Pecquet et al now demonstrate that the TpoR contains a hydrophobic patch in its distal CRHD, which is essential for mutated CALR binding and is absent in the EpoR, explaining the lack of EpoR activation by the mutant protein. They also demonstrate that mutant CALR can transport incompletely glycosylated wild-type TpoR from the ER through the Golgi apparatus to the cell surface, as well as rescue from ER retention the TpoR MPL^R102P, which causes congenital amegakaryocytic thrombocytopenia (CAMT), as well as other ER traffic-defective TpoRs.

Importantly, wild-type TpoR bound to mutated CALR could still respond to Tpo, the plasma level of which is elevated in the MPN, whereas the TpoR MPL^R102P, once rescued, could respond to a Tpo mimetic.

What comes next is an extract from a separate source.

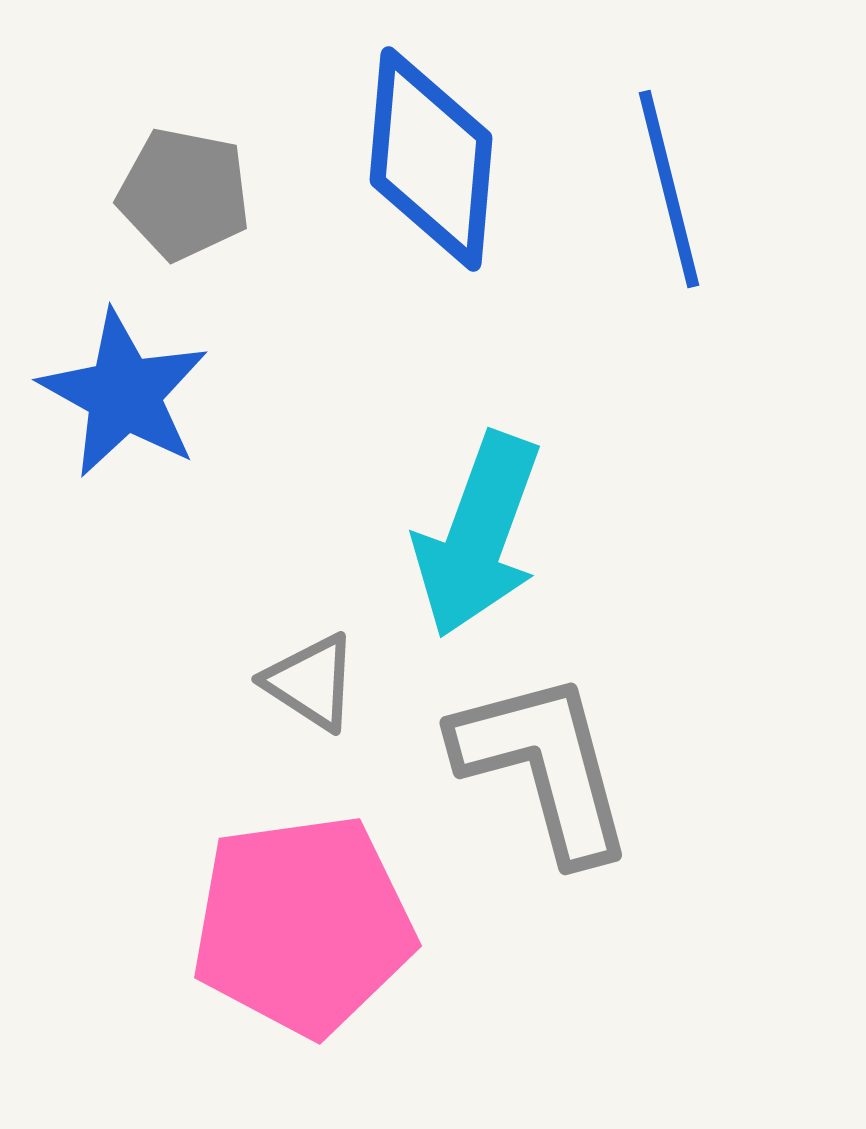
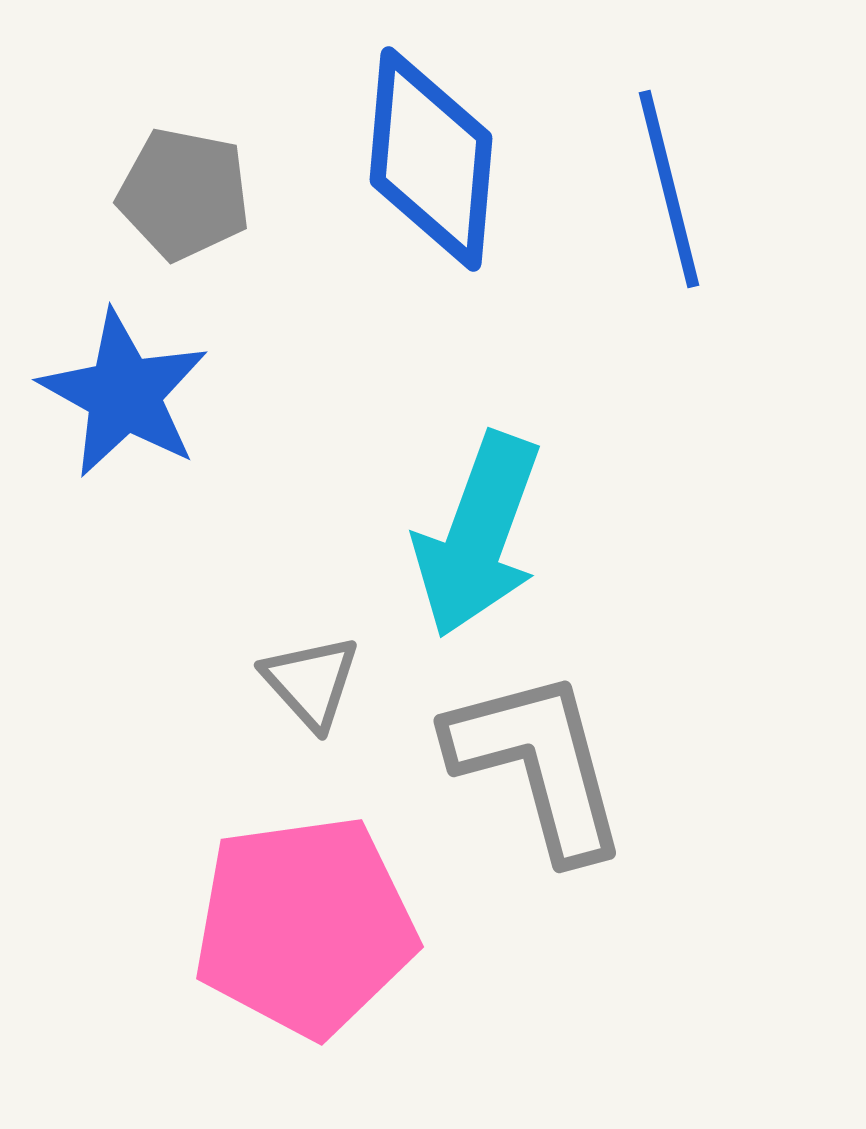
gray triangle: rotated 15 degrees clockwise
gray L-shape: moved 6 px left, 2 px up
pink pentagon: moved 2 px right, 1 px down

The report by Pecquet and colleagues suggests, first, that attention currently focused on inhibiting the ER chaperone function of JAK2^V617F might be profitably engaged on inhibiting the chaperone function of mutated CALR. Second, the observation that the TpoR MPL^R102P, when expressed at the cell surface, can be stimulated by a Tpo mimetic implies that, in the future, CALR gene editing might be a useful strategy for correcting CAMT. Finally, the expression of a neoantigen, mutated CALR, on the surface of MPN HSCs provides a rationale for immunotherapy in CALR mutation–positive MPN patients.¹ 

Unsurprisingly, interesting experimental observations lead to new inquiries. In this instance, such inquiries would include the mechanism for wild-type JAK2 activation by mutated CALR, how wild-type JAK2 activated by mutated CALR avoids physiologic inhibition, and the length of time that mutated CALR–TpoR complexes reside on the cell surface. Normally, Tpo-induced JAK2 activation is accompanied by upregulation of SOCS3 and LNK, which attenuate JAK2 activity but not TpoR recycling. JAK2^V617F paradoxically abbreviates the cell surface residence of mature TpoR by ubiquitination and blocks TpoR recycling,¹⁰  but it remains to be determined whether mutated CALR mimics JAK2^V617F in this regard.